Copy each line from the entries that the word "español" appears in.

Task data section start

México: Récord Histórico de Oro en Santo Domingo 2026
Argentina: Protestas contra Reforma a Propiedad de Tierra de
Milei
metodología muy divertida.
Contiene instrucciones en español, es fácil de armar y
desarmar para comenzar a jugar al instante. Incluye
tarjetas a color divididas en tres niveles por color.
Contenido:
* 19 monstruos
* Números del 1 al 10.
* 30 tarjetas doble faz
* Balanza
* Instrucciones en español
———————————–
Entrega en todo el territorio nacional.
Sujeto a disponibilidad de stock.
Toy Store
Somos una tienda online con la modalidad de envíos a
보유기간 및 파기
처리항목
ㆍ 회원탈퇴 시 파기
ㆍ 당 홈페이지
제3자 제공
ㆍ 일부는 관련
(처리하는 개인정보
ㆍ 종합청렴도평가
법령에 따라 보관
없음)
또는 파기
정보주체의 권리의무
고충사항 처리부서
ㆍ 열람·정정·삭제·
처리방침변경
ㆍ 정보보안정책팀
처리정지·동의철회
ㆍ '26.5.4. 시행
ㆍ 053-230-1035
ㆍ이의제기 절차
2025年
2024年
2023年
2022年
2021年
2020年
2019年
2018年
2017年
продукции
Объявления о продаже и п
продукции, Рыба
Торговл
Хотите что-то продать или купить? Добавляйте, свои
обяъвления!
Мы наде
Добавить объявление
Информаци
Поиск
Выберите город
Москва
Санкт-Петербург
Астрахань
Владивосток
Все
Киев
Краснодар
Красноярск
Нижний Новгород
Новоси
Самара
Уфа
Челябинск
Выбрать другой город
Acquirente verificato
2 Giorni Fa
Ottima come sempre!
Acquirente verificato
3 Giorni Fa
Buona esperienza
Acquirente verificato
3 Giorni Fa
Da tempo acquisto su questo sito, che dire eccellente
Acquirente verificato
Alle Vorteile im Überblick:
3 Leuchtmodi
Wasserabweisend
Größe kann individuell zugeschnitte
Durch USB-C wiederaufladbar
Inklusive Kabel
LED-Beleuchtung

Task data section end
Task data section start

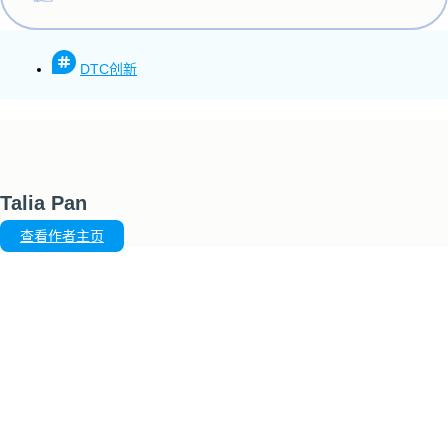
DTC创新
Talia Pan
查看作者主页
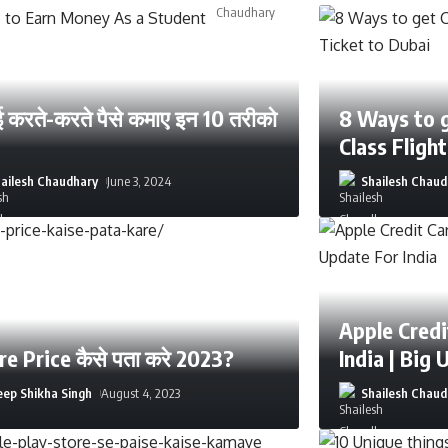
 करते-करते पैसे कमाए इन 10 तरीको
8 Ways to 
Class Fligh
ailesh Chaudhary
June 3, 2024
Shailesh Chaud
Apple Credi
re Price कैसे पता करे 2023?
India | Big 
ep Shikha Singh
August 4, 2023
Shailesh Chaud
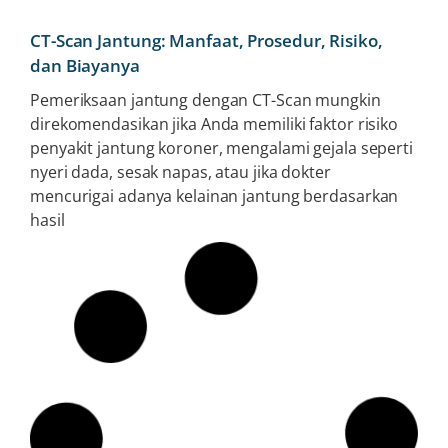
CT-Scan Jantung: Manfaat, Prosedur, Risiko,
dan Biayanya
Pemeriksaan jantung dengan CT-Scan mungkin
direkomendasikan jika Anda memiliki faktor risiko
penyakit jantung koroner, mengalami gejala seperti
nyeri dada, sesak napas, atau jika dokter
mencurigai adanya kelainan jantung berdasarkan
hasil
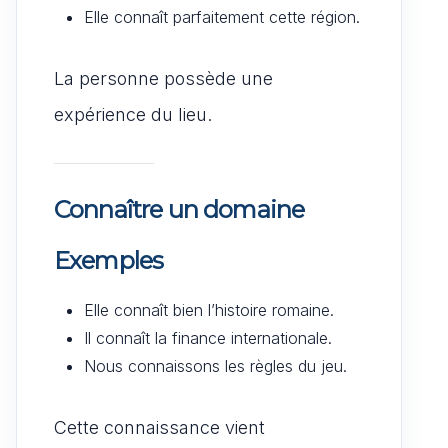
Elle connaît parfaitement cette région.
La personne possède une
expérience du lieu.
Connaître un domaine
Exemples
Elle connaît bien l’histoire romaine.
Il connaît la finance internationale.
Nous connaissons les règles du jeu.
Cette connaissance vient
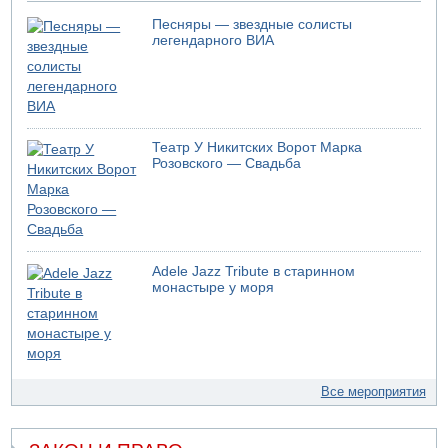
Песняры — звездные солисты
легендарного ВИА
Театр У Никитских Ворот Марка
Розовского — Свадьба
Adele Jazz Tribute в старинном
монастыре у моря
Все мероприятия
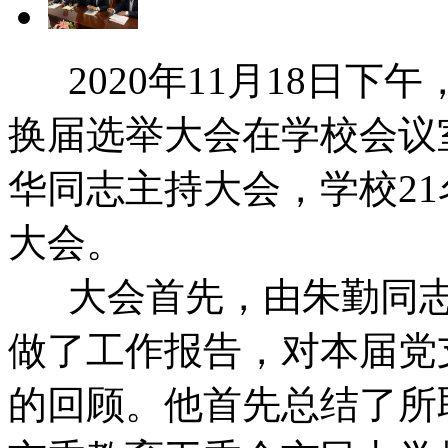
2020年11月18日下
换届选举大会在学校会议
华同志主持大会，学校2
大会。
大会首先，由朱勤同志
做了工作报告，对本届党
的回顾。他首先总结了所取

Task data section end
Task data section start

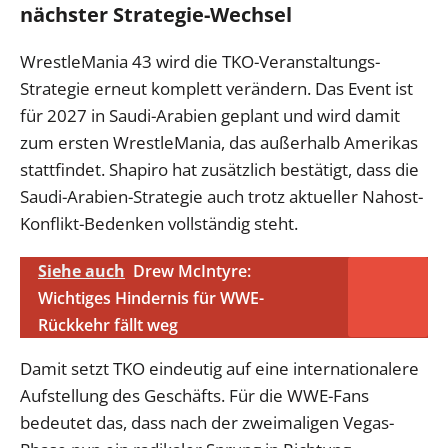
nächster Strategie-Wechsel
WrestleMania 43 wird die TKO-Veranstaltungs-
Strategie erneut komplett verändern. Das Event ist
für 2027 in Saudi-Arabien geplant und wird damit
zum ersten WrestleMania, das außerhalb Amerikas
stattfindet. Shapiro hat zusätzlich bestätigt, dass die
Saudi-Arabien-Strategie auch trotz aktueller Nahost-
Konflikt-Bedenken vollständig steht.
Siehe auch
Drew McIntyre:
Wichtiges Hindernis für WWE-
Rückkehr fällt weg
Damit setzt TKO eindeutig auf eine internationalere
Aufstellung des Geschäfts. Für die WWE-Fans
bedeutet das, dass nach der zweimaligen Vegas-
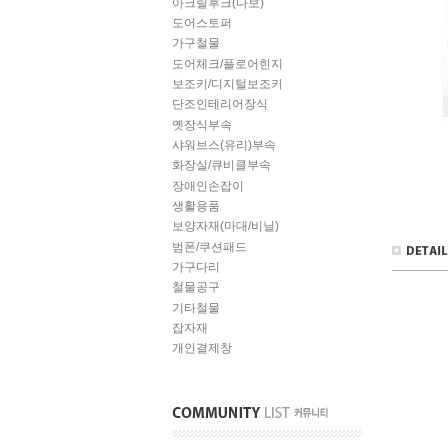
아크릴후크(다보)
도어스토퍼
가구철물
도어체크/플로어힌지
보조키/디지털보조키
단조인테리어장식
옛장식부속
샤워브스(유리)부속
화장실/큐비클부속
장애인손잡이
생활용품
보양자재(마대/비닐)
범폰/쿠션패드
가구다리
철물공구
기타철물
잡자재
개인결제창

Task data section end

Worked solution:
Contiene instrucciones en español, es fácil de armar y
* Instrucciones en español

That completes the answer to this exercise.